Cour d’appel de Lyon, le 26 février 2026, n°23/09293

L’arrêt rendu par la Cour d’appel de Lyon le 26 février 2026 statue sur la caducité d’un appel formé par des consommateurs. Ces derniers contestaient un jugement ayant rejeté leurs demandes en résolution de contrats de vente et de crédit affecté conclus pour des travaux d’installation photovoltaïque. Le tribunal judiciaire de Lyon avait, par un jugement du 12 mai 2023, rejeté l’essentiel de leurs prétentions. Les appelants ont interjeté appel mais n’ont pas signifié leur déclaration d’appel au liquidateur judiciaire du vendeur, intimé non constitué. La Cour d’appel, saisie d’office de cette irrégularité, prononce la caducité totale de l’appel. Elle estime que l’absence d’avis du greffe ne libérait pas les appelants de leur obligation de signification. Elle retient également l’indivisibilité du litige entre le vendeur et le prêteur. La solution consacre ainsi une application rigoureuse des règles de procédure civile. Elle soulève la question de l’équilibre entre sécurité juridique et respect des formalités substantielles.

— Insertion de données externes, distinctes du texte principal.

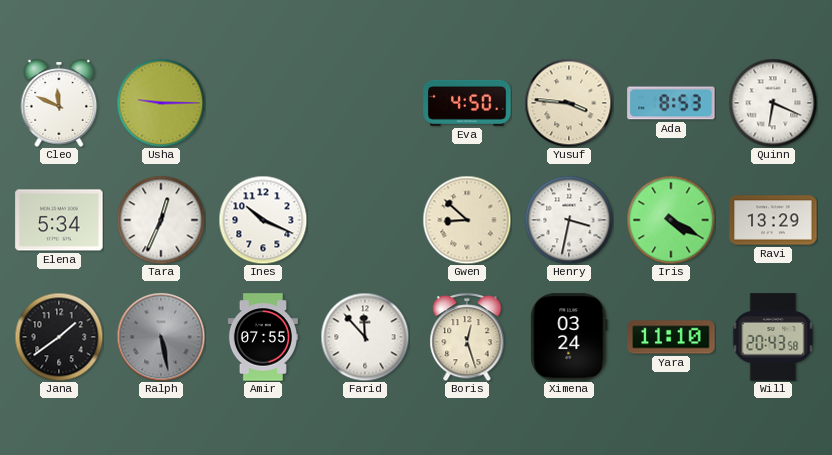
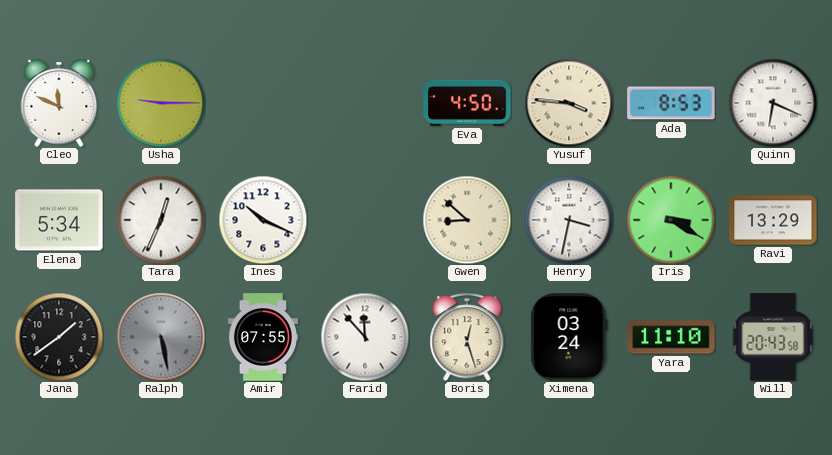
Iris: 4:20 -> 3:20
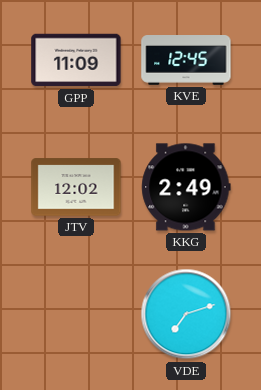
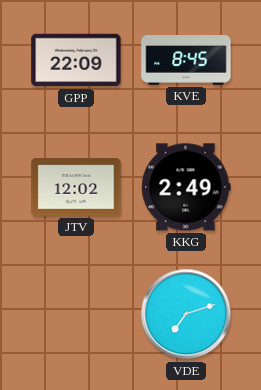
GPP: 11:09 -> 22:09
KVE: 12:45 -> 8:45
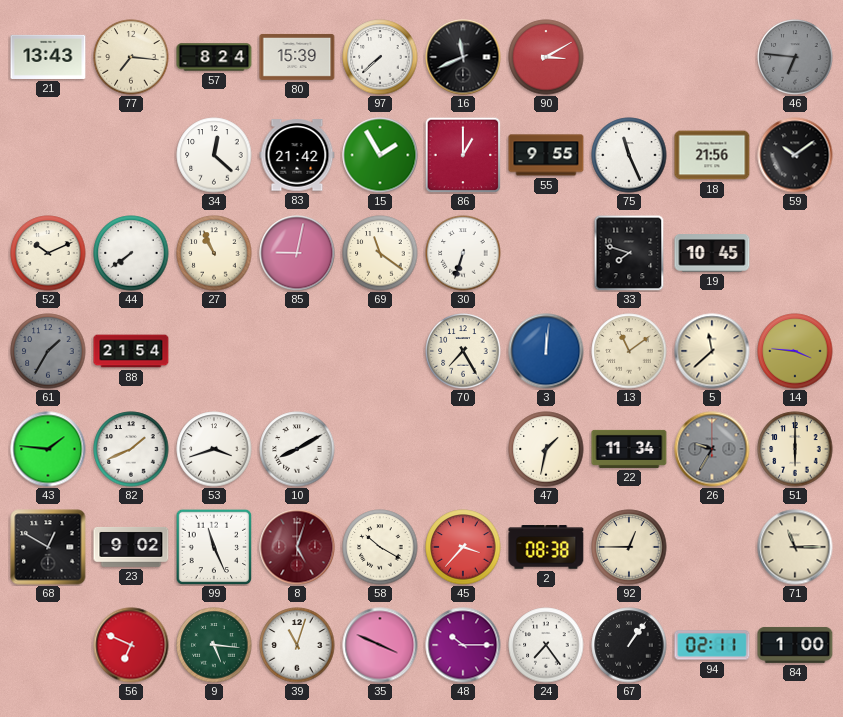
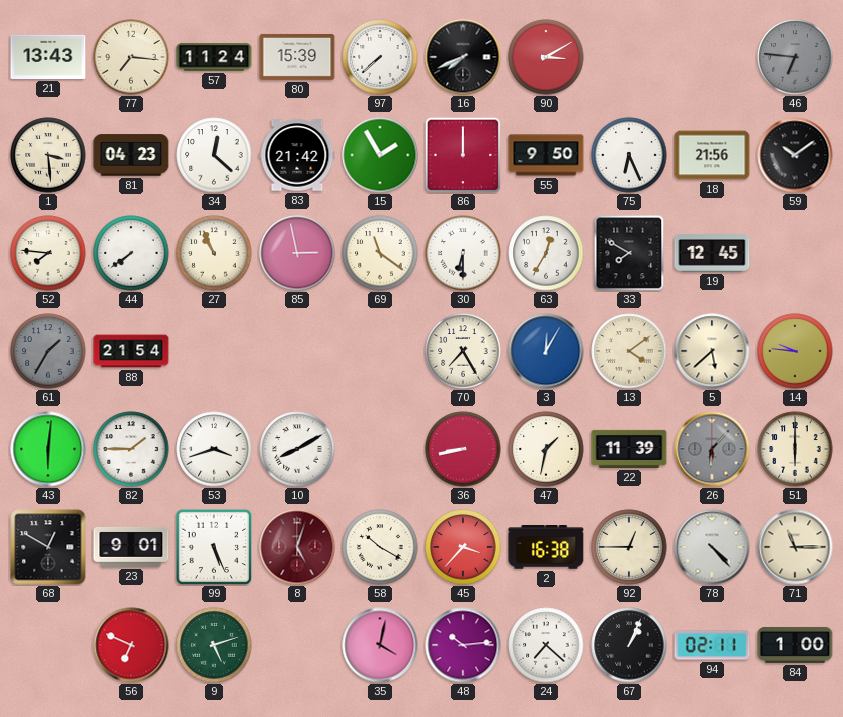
57: 8:24 -> 11:24
16: 11:41 -> 7:41
1: none -> 3:29
81: none -> 04:23
86: 1:00 -> 12:00
55: 9:55 -> 9:50
75: 11:26 -> 6:26
52: 10:11 -> 7:46
85: 9:02 -> 2:58
30: 6:33 -> 6:30
63: none -> 12:35
33: 7:48 -> 7:50
19: 10:45 -> 12:45
3: 12:01 -> 12:05
13: 11:09 -> 4:09
5: 11:38 -> 5:38
14: 3:46 -> 9:46
43: 1:46 -> 6:01
82: 1:41 -> 1:45
36: none -> 8:43
22: 11:34 -> 11:39
26: 9:35 -> 6:07
23: 9:02 -> 9:01
99: 11:26 -> 5:26
2: 08:38 -> 16:38
78: none -> 4:23
9: 5:16 -> 5:12
39: 11:03 -> none
35: 3:49 -> 4:02
48: 10:15 -> 10:14
24: 7:24 -> 7:22
67: 1:06 -> 1:04
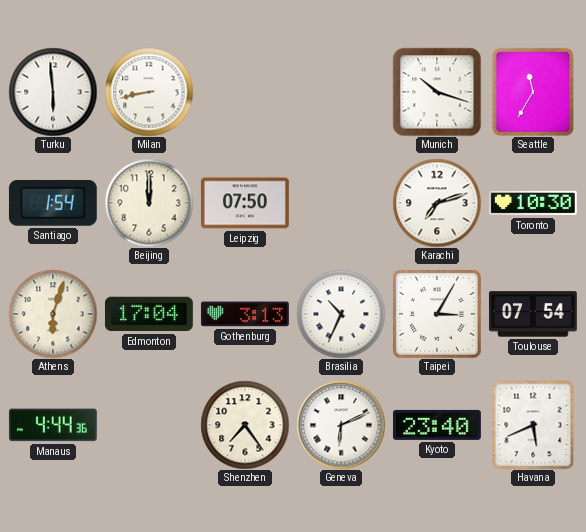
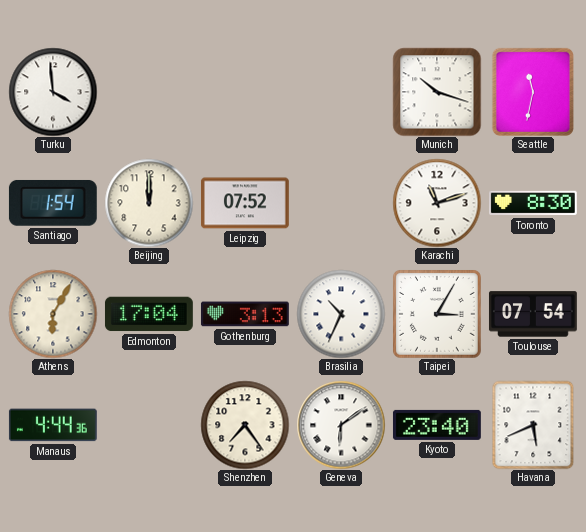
Turku: 5:59 -> 3:59
Milan: 8:43 -> none
Seattle: 11:35 -> 11:32
Leipzig: 07:50 -> 07:52
Karachi: 7:12 -> 11:12
Toronto: 10:30 -> 8:30
Athens: 6:03 -> 6:05
Geneva: 6:11 -> 6:09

**I. La confirmation d’une obligation procédurale substantielle malgré une défaillance du greffe**

La Cour d’appel de Lyon rappelle avec fermeté les exigences de l’article 902 du code de procédure civile. Le texte impose à l’appelant de signifier sa déclaration d’appel à l’intimé non constitué après un avis du greffe. En l’espèce, le greffe n’a pas envoyé cet avis à l’avocat des appelants. Ceux-ci invoquaient cette carence pour soutenir que la caducité serait disproportionnée. La cour écarte cet argument par une interprétation stricte de la règle. Elle juge que « l’absence de délivrance par le greffe à l’avocat de l’appelant d’un avis d’avoir à faire signifier la déclaration d’appel a pour seule conséquence de ne pas faire courir le délai d’un mois prévu par l’article 902 du code de procédure civile, mais ne supprime pas l’obligation de procéder à une telle signification ». L’obligation persiste donc indépendamment de l’action du greffe. Les appelants, qui connaissaient l’absence de constitution d’avocat, devaient procéder à cette signification. La cour estime qu’ils « auraient donc dû faire signifier leur déclaration d’appel au plus tard à la date à laquelle ils ont fait signifier leurs conclusions d’appel ». Cette solution privilégie le respect formel de la procédure. Elle protège le principe du contradictoire en assurant l’information certaine de l’intimé. La sanction de caducité n’est pas jugée disproportionnée. La décision limite ainsi les effets des défaillances administratives. Elle place la charge de la régularité procédurale sur les parties et leurs conseils. Cette rigueur peut sembler sévère pour les justiciables. Elle garantit cependant la clarté et la prévisibilité des délais en matière d’appel.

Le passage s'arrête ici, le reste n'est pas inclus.